FIG. 2 is a diagram showing an X-ray diffraction pattern of a sample synthesized by firing a mixture of LiCoO ₂ and MnO ₂ synthesized at 700 ° C. at 900 ° C.

FIG. 3 LiCoO ₂ and MnO ₂ synthesized at 1100 ° C.
It is a figure which shows the X-ray-diffraction pattern of the sample synthesize | combined by baking the mixture with and at 900 degreeC.

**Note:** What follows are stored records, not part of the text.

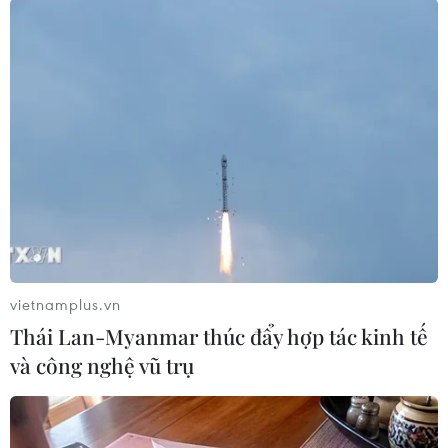
Theo dõi VietnamPlus
TIN LIÊN QUAN
vietnamplus.vn
Thái Lan-Myanmar thúc đẩy hợp tác kinh tế
và công nghệ vũ trụ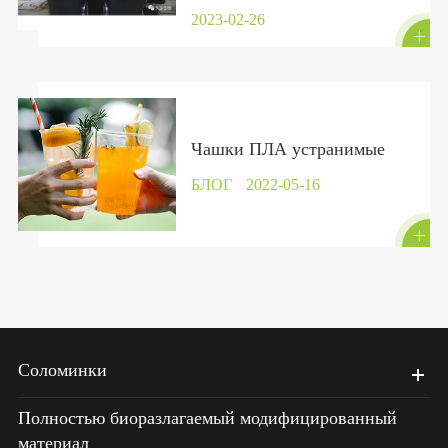
подписал контракт.
2023-02-26

Чашки ПЛА устранимые
БЛОГ
2022-05-16

Соломинки
Полностью биоразлагаемый модифицированный
материал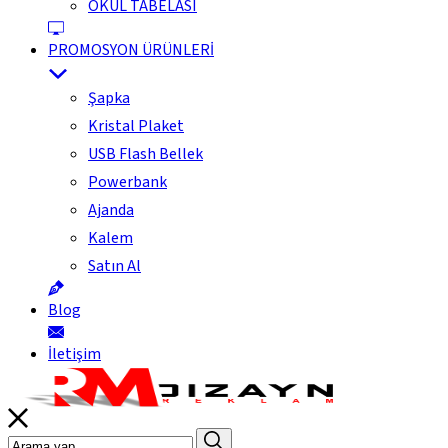
OKUL TABELASI
PROMOSYON ÜRÜNLERİ
Şapka
Kristal Plaket
USB Flash Bellek
Powerbank
Ajanda
Kalem
Satın Al
Blog
İletişim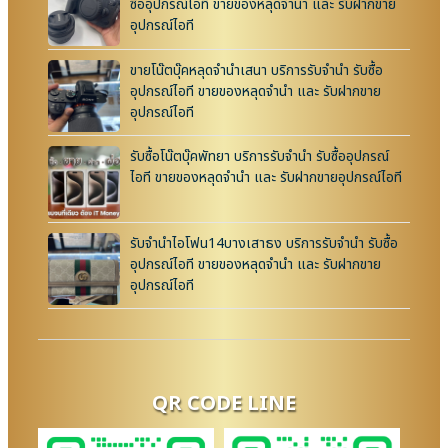
ซื้ออุปกรณ์ไอที ขายของหลุดจำนำ และ รับฝากขาย
อุปกรณ์ไอที
ขายโน๊ตบุ๊คหลุดจำนำเสนา บริการรับจำนำ รับซื้อ
อุปกรณ์ไอที ขายของหลุดจำนำ และ รับฝากขาย
อุปกรณ์ไอที
รับซื้อโน๊ตบุ๊คพัทยา บริการรับจำนำ รับซื้ออุปกรณ์
ไอที ขายของหลุดจำนำ และ รับฝากขายอุปกรณ์ไอที
รับจำนำไอโฟน14บางเสาธง บริการรับจำนำ รับซื้อ
อุปกรณ์ไอที ขายของหลุดจำนำ และ รับฝากขาย
อุปกรณ์ไอที
QR CODE LINE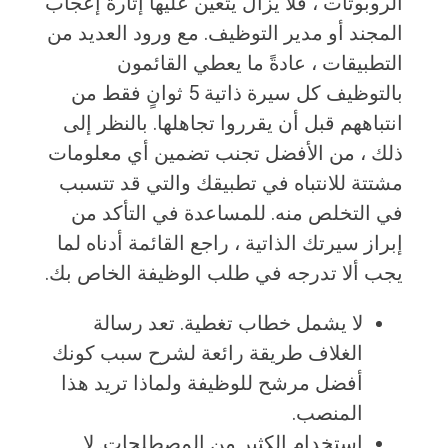
الروبوتات ، فلا يزال يتعين عليها إثارة إعجاب
المجند أو مدير التوظيف. مع ورود العديد من
التطبيقات ، عادةً ما يعطي القائمون
بالتوظيف كل سيرة ذاتية 5 ثوانٍ فقط من
انتباههم قبل أن يقرروا تجاهلها. بالنظر إلى
ذلك ، من الأفضل تجنب تضمين أي معلومات
مشتتة للانتباه في تطبيقك والتي قد تتسبب
في التخلص منه. للمساعدة في التأكد من
إبراز سيرتك الذاتية ، راجع القائمة أدناه لما
يجب ألا تدرجه في طلب الوظيفة الخاص بك.
لا يشمل خطاب تغطية. تعد رسالة
الغلاف طريقة رائعة لشرح سبب كونك
أفضل مرشح للوظيفة ولماذا تريد هذا
المنصب.
استخدام الكثير من المصطلحات. لا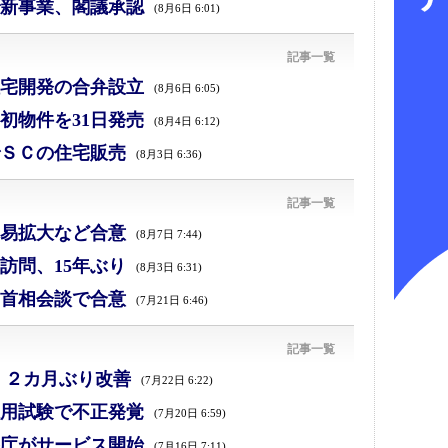
新事業、閣議承認
(8月6日 6:01)
記事一覧
宅開発の合弁設立
(8月6日 6:05)
初物件を31日発売
(8月4日 6:12)
ＳＣの住宅販売
(8月3日 6:36)
記事一覧
易拡大など合意
(8月7日 7:44)
訪問、15年ぶり
(8月3日 6:31)
首相会談で合意
(7月21日 6:46)
記事一覧
、２カ月ぶり改善
(7月22日 6:22)
採用試験で不正発覚
(7月20日 6:59)
庁がサービス開始
(7月16日 7:11)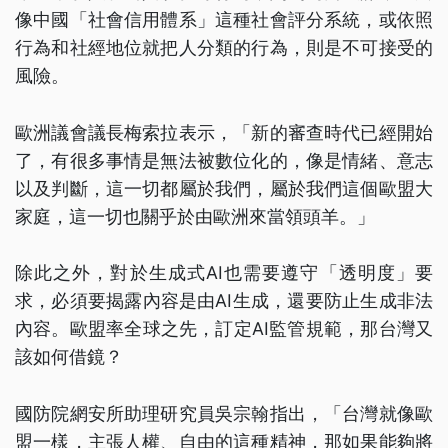
像中國「社會信用體系」這種社會評分系統，或依照
行為和社經地位就把人分類的行為，則是不可接受的
風險。
歐洲議會議長梅索拉表示，「新的審查時代已經開始
了，有很多事情是無法被數位化的，像是情緒、意志
以及判斷，這一切都屬於我們，屬於我們這個歐盟大
家庭，這一切也關乎於由歐洲來當領頭羊。」
除此之外，對於生成式AI也需要遵守「透明度」要
求，必須要揭露內容是由AI生成，還要防止生成非法
內容。歐盟率全球之先，訂定AI監管規範，那台灣又
該如何借鏡？
國防院網安所助理研究員吳宗翰指出，「台灣就像歐
盟一樣，主張人權、自由的這種精神，那如果能夠將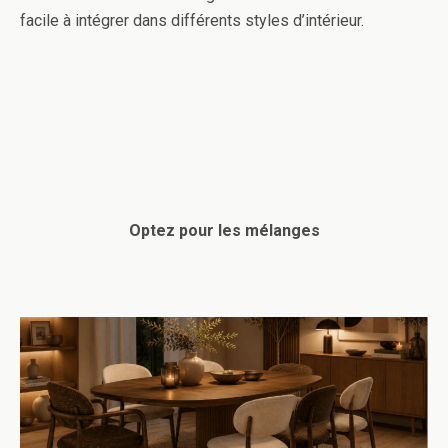
facile à intégrer dans différents styles d’intérieur.
Optez pour les mélanges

FIG. 4 shows Li _y (Co _y obtained from the pattern shown in FIG.
Is a diagram showing a relationship between Mn _x) O ₂ of the y values and the lattice constant.

[Explanation of symbols]

1 positive electrode 2 Negative electrode 3 separator

─────────────────────────────────────────────────── ─── Continuation of front page (56) References JP-A-3-201368 (JP, A) (58) Fields investigated (Int.Cl. ⁷ , DB name) H01M 4/36-4/62 H01M 4 / 00-4/04 H01M 10/40

Claims (3)

(57) [Claims] 1. A lithium secondary battery using a lithium metal, a lithium alloy or a lithium compound as a negative electrode,
LiCoO ₂ synthesized at 700 ° C. or lower as a positive electrode active material
Li _y (Co _y Mn _x ) O ₂ synthesized by firing a mixture of lithium and manganese oxide containing no lithium
A lithium secondary battery using (x + y = 1). 2. Li _y (Co _y Mn _x ) used as a positive electrode active material in the production of a lithium secondary battery using lithium metal, a lithium alloy or a lithium compound as a negative electrode.
LiCo synthesized from O ₂ (x + y = 1) at 700 ° C. or lower
A method for producing a lithium secondary battery, which comprises synthesizing by firing a mixture of O ₂ and a manganese oxide containing no lithium. 3. A manganese oxide that does not contain Lithium is M
method for producing a lithium secondary battery according to claim 2, wherein it is nO _2.